Work instructions | With pictures omitted, transcribe exactly the lines from the one containing "What elements are" to the end of the records below.

Record set |
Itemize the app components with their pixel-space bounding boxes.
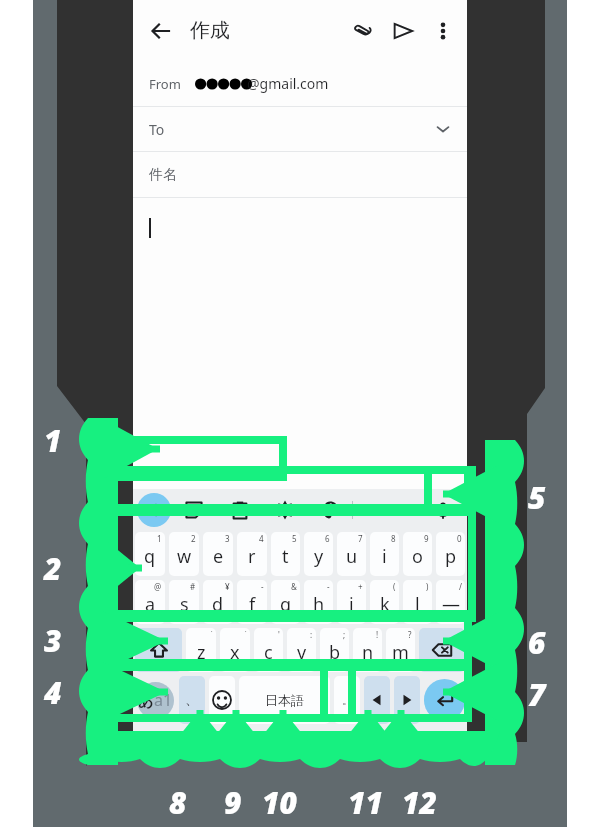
button[interactable]: Enter: [424, 676, 465, 724]
staticText: u: [346, 544, 358, 569]
button[interactable]: 4: [237, 532, 267, 576]
button[interactable]: Backspace: [419, 628, 465, 672]
staticText: h: [313, 592, 325, 617]
button[interactable]: More options: [423, 11, 463, 51]
button[interactable]: Emoji: [209, 676, 235, 724]
button[interactable]: 7: [337, 532, 366, 576]
staticText: n: [362, 640, 374, 665]
button[interactable]: 6: [304, 532, 333, 576]
staticText: i: [382, 544, 387, 569]
staticText: f: [249, 592, 256, 617]
button[interactable]: 。: [334, 676, 360, 724]
button[interactable]: Move cursor right: [394, 676, 420, 724]
staticText: ;: [343, 629, 346, 640]
staticText: 3: [225, 533, 230, 544]
staticText: 11: [348, 782, 383, 823]
button[interactable]: @: [135, 580, 165, 624]
button[interactable]: 1: [135, 532, 165, 576]
button[interactable]: To: [133, 107, 467, 151]
staticText: 6: [528, 622, 546, 663]
button[interactable]: 件名: [133, 152, 467, 197]
button[interactable]: Settings: [262, 489, 307, 530]
staticText: 日本語: [265, 692, 304, 708]
staticText: 2: [191, 533, 196, 544]
staticText: &: [291, 581, 297, 592]
staticText: 作成: [190, 18, 230, 43]
staticText: From: [149, 75, 181, 93]
staticText: 。: [342, 693, 353, 707]
staticText: ': [278, 629, 280, 640]
button[interactable]: ˙: [220, 628, 250, 672]
button[interactable]: 3: [203, 532, 233, 576]
button[interactable]: &: [271, 580, 300, 624]
button[interactable]: ): [403, 580, 432, 624]
staticText: e: [213, 544, 224, 569]
staticText: a1: [154, 689, 173, 711]
staticText: 9: [224, 782, 242, 823]
button[interactable]: Themes: [307, 489, 352, 530]
staticText: ˙: [211, 629, 213, 640]
staticText: —: [442, 592, 460, 617]
staticText: 12: [402, 782, 437, 823]
button[interactable]: (: [370, 580, 399, 624]
button[interactable]: 2: [169, 532, 199, 576]
staticText: 4: [259, 533, 264, 544]
staticText: 4: [44, 672, 62, 713]
staticText: 5: [292, 533, 297, 544]
staticText: 1: [44, 420, 62, 461]
staticText: :: [310, 629, 313, 640]
button[interactable]: More: [353, 489, 398, 530]
button[interactable]: Collapse toolbar: [137, 493, 171, 527]
staticText: d: [212, 592, 224, 617]
staticText: (: [393, 581, 396, 592]
button[interactable]: 8: [370, 532, 399, 576]
staticText: c: [264, 640, 273, 665]
staticText: b: [329, 640, 341, 665]
button[interactable]: ¥: [203, 580, 233, 624]
button[interactable]: ;: [320, 628, 349, 672]
button[interactable]: 5: [271, 532, 300, 576]
staticText: o: [412, 544, 423, 569]
button[interactable]: 日本語: [239, 676, 330, 724]
button[interactable]: Voice input: [423, 489, 463, 530]
button[interactable]: !: [353, 628, 382, 672]
button[interactable]: #: [169, 580, 199, 624]
staticText: 7: [528, 674, 546, 715]
staticText: 3: [44, 620, 62, 661]
staticText: 8: [391, 533, 396, 544]
button[interactable]: Back: [141, 11, 181, 51]
button[interactable]: あ: [135, 676, 175, 724]
button[interactable]: Clipboard: [217, 489, 262, 530]
staticText: 0: [457, 533, 462, 544]
button[interactable]: Move cursor left: [364, 676, 390, 724]
button[interactable]: 、: [179, 676, 205, 724]
button[interactable]: ˙: [186, 628, 216, 672]
button[interactable]: 9: [403, 532, 432, 576]
staticText: g: [280, 592, 292, 617]
staticText: y: [314, 544, 324, 569]
staticText: -: [261, 581, 264, 592]
staticText: 10: [262, 782, 297, 823]
button[interactable]: Shift: [135, 628, 182, 672]
button[interactable]: From: [133, 61, 467, 106]
button[interactable]: 0: [436, 532, 465, 576]
staticText: k: [380, 592, 390, 617]
button[interactable]: Stickers: [171, 489, 217, 530]
staticText: ¥: [225, 581, 230, 592]
button[interactable]: +: [337, 580, 366, 624]
button[interactable]: -: [237, 580, 267, 624]
staticText: j: [349, 592, 354, 617]
staticText: t: [282, 544, 289, 569]
staticText: 6: [325, 533, 330, 544]
staticText: 2: [44, 548, 62, 589]
staticText: x: [230, 640, 240, 665]
button[interactable]: -: [304, 580, 333, 624]
button[interactable]: /: [436, 580, 465, 624]
button[interactable]: :: [287, 628, 316, 672]
button[interactable]: Send: [383, 11, 423, 51]
button[interactable]: ': [254, 628, 283, 672]
button[interactable]: ?: [386, 628, 415, 672]
button[interactable]: Attach: [343, 11, 383, 51]
staticText: !: [376, 629, 379, 640]
staticText: +: [358, 581, 363, 592]
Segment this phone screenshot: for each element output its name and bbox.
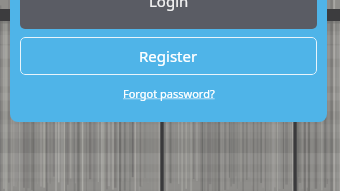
button[interactable]: Forgot password? [20,80,317,106]
staticText: Login [149,0,189,11]
button[interactable]: Register [20,37,317,75]
button[interactable]: Login [20,0,317,29]
staticText: Register [139,46,198,66]
staticText: Forgot password? [123,86,215,101]
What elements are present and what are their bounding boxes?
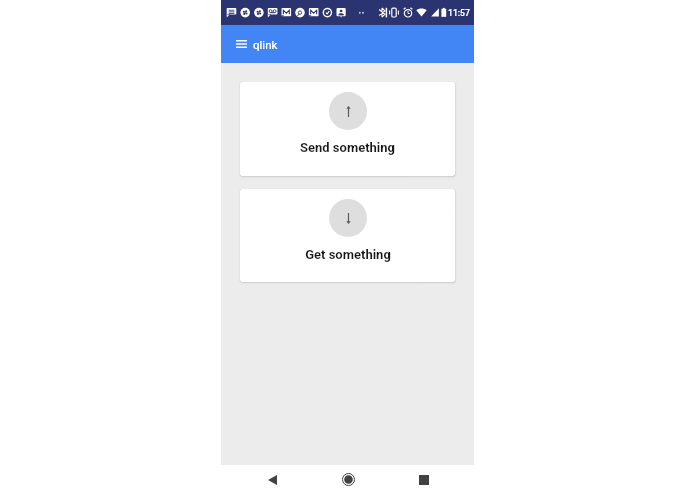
button[interactable]: Get something	[240, 189, 455, 282]
button[interactable]: Home	[327, 465, 369, 494]
staticText: Get something	[305, 247, 391, 262]
button[interactable]: Send something	[240, 82, 455, 176]
staticText: qlink	[253, 38, 278, 51]
staticText: 11:57	[448, 8, 470, 18]
staticText: Send something	[300, 140, 395, 155]
button[interactable]: Open navigation drawer	[230, 33, 252, 55]
button[interactable]: Back	[251, 465, 293, 494]
button[interactable]: Recent apps	[403, 465, 445, 494]
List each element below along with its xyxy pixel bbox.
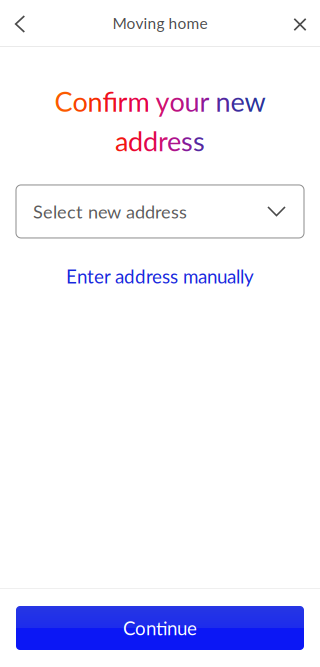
staticText: Confirm your new — [54, 85, 266, 118]
staticText: Select new address — [33, 201, 187, 222]
button[interactable]: Enter address manually — [56, 256, 264, 297]
button[interactable]: Continue — [16, 606, 304, 650]
staticText: Continue — [123, 617, 197, 639]
staticText: address — [115, 124, 205, 157]
button[interactable]: Back — [0, 0, 40, 46]
button[interactable]: Select new address — [16, 185, 304, 238]
button[interactable]: Close — [280, 0, 320, 46]
staticText: Enter address manually — [66, 265, 254, 288]
staticText: Moving home — [112, 14, 208, 32]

Solution for this task |
What elements are present and what are their bounding boxes?
button[interactable]: Get something	[240, 189, 455, 282]
button[interactable]: Home	[327, 465, 369, 494]
staticText: Get something	[305, 247, 391, 262]
button[interactable]: Send something	[240, 82, 455, 176]
staticText: qlink	[253, 38, 278, 51]
staticText: 11:57	[448, 8, 470, 18]
staticText: Send something	[300, 140, 395, 155]
button[interactable]: Open navigation drawer	[230, 33, 252, 55]
button[interactable]: Back	[251, 465, 293, 494]
button[interactable]: Recent apps	[403, 465, 445, 494]
List each element below along with its xyxy pixel bbox.
staticText: Confirm your new — [54, 85, 266, 118]
staticText: Select new address — [33, 201, 187, 222]
button[interactable]: Enter address manually — [56, 256, 264, 297]
button[interactable]: Continue — [16, 606, 304, 650]
staticText: Continue — [123, 617, 197, 639]
staticText: address — [115, 124, 205, 157]
button[interactable]: Back — [0, 0, 40, 46]
button[interactable]: Select new address — [16, 185, 304, 238]
button[interactable]: Close — [280, 0, 320, 46]
staticText: Enter address manually — [66, 265, 254, 288]
staticText: Moving home — [112, 14, 208, 32]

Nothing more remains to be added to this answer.